Network binding for the FastAPI collector server. The server exposes /v1/telemetry (span ingestion), /metrics (Prometheus scrape), /v1/traces (trace query), /health, and /ready.

Variable Default Description
RASTIR_SERVER_CONFIG Path to YAML config file. All settings below can also be set in this file. Env vars always take precedence over YAML values
RASTIR_SERVER_HOST 0.0.0.0 Server bind address. Use 0.0.0.0 in containers, 127.0.0.1 for local-only access
RASTIR_SERVER_PORT 8080 Server bind port. Prometheus scrapes this port at /metrics, and clients push spans to /v1/telemetry on this port

Resource Limits

Guardrails that prevent the server from consuming unbounded memory or creating Prometheus cardinality explosions. Cardinality caps limit how many distinct values a Prometheus label can have — once the cap is reached, new values are replaced with __other__. This protects Prometheus from high-cardinality time series that degrade query performance.

Variable Default Description
RASTIR_SERVER_LIMITS_MAX_TRACES 10000 Maximum number of traces held in the in-memory trace store. When exceeded, oldest traces are evicted (FIFO). Only relevant when TRACE_STORE_ENABLED=true
RASTIR_SERVER_LIMITS_MAX_QUEUE_SIZE 50000 Maximum number of spans that can be buffered in the ingestion queue between HTTP receipt and processing. Controls memory usage — see Backpressure for what happens when the queue fills
RASTIR_SERVER_LIMITS_MAX_SPAN_ATTRIBUTES 100 Maximum number of key-value attributes retained per span. Excess attributes are silently dropped
RASTIR_SERVER_LIMITS_MAX_LABEL_VALUE_LENGTH 128 Maximum character length for any Prometheus label value. Longer values are truncated. Prevents excessively long model names or agent names from inflating metric storage
RASTIR_SERVER_LIMITS_CARDINALITY_MODEL 50 Max distinct model label values (e.g. gpt-4o, claude-3). Increase if you use many fine-tuned model variants
RASTIR_SERVER_LIMITS_CARDINALITY_PROVIDER 10 Max distinct provider label values (e.g. openai, anthropic). 10 covers all built-in adapters
RASTIR_SERVER_LIMITS_CARDINALITY_TOOL_NAME 200 Max distinct tool_name label values. Increase if your agents use many dynamically-named tools
RASTIR_SERVER_LIMITS_CARDINALITY_AGENT 200 Max distinct agent label values. Increase if you run hundreds of uniquely-named agents
RASTIR_SERVER_LIMITS_CARDINALITY_ERROR_TYPE 50 Max distinct error_type label values. Rastir normalises errors to 6 categories, so 50 is generous

Histogram Buckets

Customise the Prometheus histogram bucket boundaries for latency and token count distributions. The default buckets work well for most LLM workloads. Only change these if your latency or token distributions are unusual (e.g. very long batch jobs, or very small embeddings-only calls).

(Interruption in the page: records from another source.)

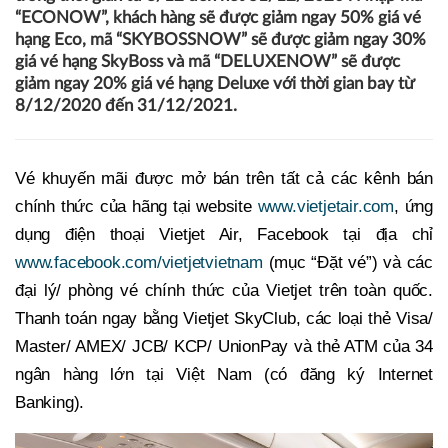
“ECONOW”, khách hàng sẽ được giảm ngay 50% giá vé
hạng Eco, mã “SKYBOSSNOW” sẽ được giảm ngay 30%
giá vé hạng SkyBoss và mã “DELUXENOW” sẽ được
giảm ngay 20% giá vé hạng Deluxe với thời gian bay từ
8/12/2020 đến 31/12/2021.
Vé khuyến mãi được mở bán trên tất cả các kênh bán
chính thức của hãng tại website
www.vietjetair.com
, ứng
dụng điện thoại Vietjet Air, Facebook tại địa chỉ
www.facebook.com/vietjetvietnam
(mục “Đặt vé”) và các
đại lý/ phòng vé chính thức của Vietjet trên toàn quốc.
Thanh toán ngay bằng Vietjet SkyClub, các loại thẻ Visa/
Master/ AMEX/ JCB/ KCP/ UnionPay và thẻ ATM của 34
ngân hàng lớn tại Việt Nam (có đăng ký Internet
Banking).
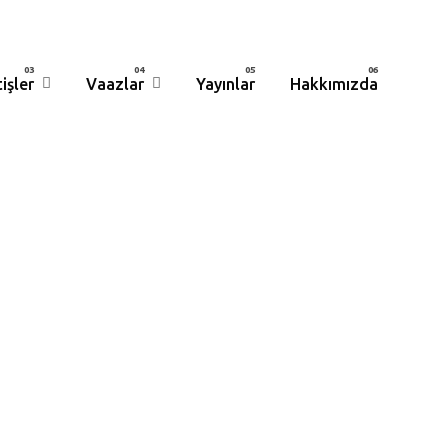
işler
Vaazlar
Yayınlar
Hakkımızda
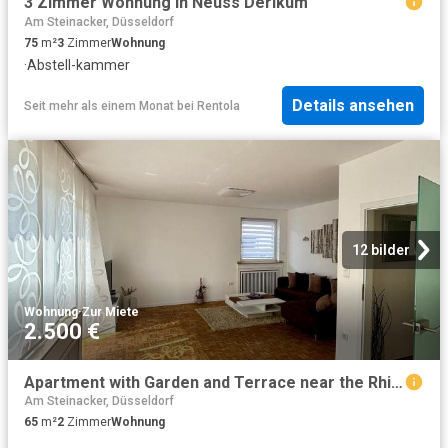
3 Zimmer Wohnung in Neuss Derikum
Am Steinacker, Düsseldorf
75
m²
3
Zimmer
Wohnung
·
Abstell-kammer
Details ansehen
Seit mehr als einem Monat
bei
Rentola
12 bilder
Wohnung
·
Zur Miete
2.500 €
Apartment with Garden and Terrace near the Rhine in Neuss, Neuss Amsterdam Apartments for Rent
Am Steinacker, Düsseldorf
65
m²
2
Zimmer
Wohnung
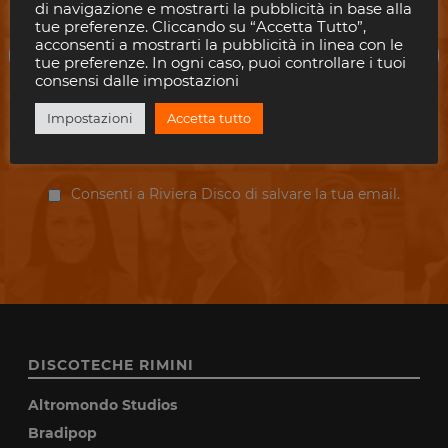
di navigazione e mostrarti la pubblicità in base alla
tue preferenze. Cliccando su “Accetta Tutto”,
acconsenti a mostrarti la pubblicità in linea con le
tue preferenze. In ogni caso, puoi controllare i tuoi
consensi dalle impostazioni
Impostazioni
Accetta tutto
ISCRIVITI
Consenti a Riviera Disco di salvare la tua email.
DISCOTECHE RIMINI
Altromondo Studios
Bradipop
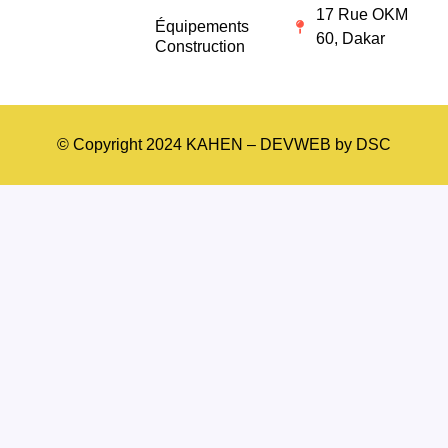
17 Rue OKM
Équipements
60, Dakar
Construction
© Copyright 2024 KAHEN – DEVWEB by DSC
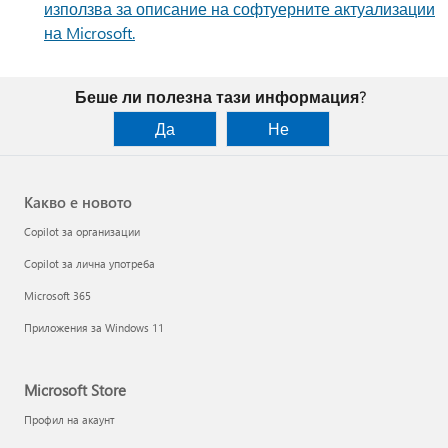
използва за описание на софтуерните актуализации
на Microsoft.
Беше ли полезна тази информация?
Да
Не
Какво е новото
Copilot за организации
Copilot за лична употреба
Microsoft 365
Приложения за Windows 11
Microsoft Store
Профил на акаунт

Variable Default Description
RASTIR_SERVER_HISTOGRAMS_DURATION_BUCKETS 0.01,0.05,0.1,0.25,0.5,1.0,2.0,5.0,10.0,30.0,60.0 Comma-separated duration bucket boundaries in seconds. Used by rastir_duration_seconds histogram. The Grafana dashboards compute p50/p95/p99 latency from these buckets
RASTIR_SERVER_HISTOGRAMS_TOKENS_BUCKETS 10,50,100,250,500,1000,2000,4000,8000,16000,32000 Comma-separated token count bucket boundaries. Used by rastir_tokens_input and rastir_tokens_output histograms

Trace Store

An in-memory ring buffer that holds recent traces, queryable via GET /v1/traces. This is a lightweight debug tool — useful for curl http://localhost:8080/v1/traces to inspect recent spans without needing a full trace backend. It is not Tempo/OTLP-compatible and cannot be used as a Grafana datasource. For production trace visualization, use the OTLP exporter to forward traces to Tempo, Jaeger, X-Ray, etc.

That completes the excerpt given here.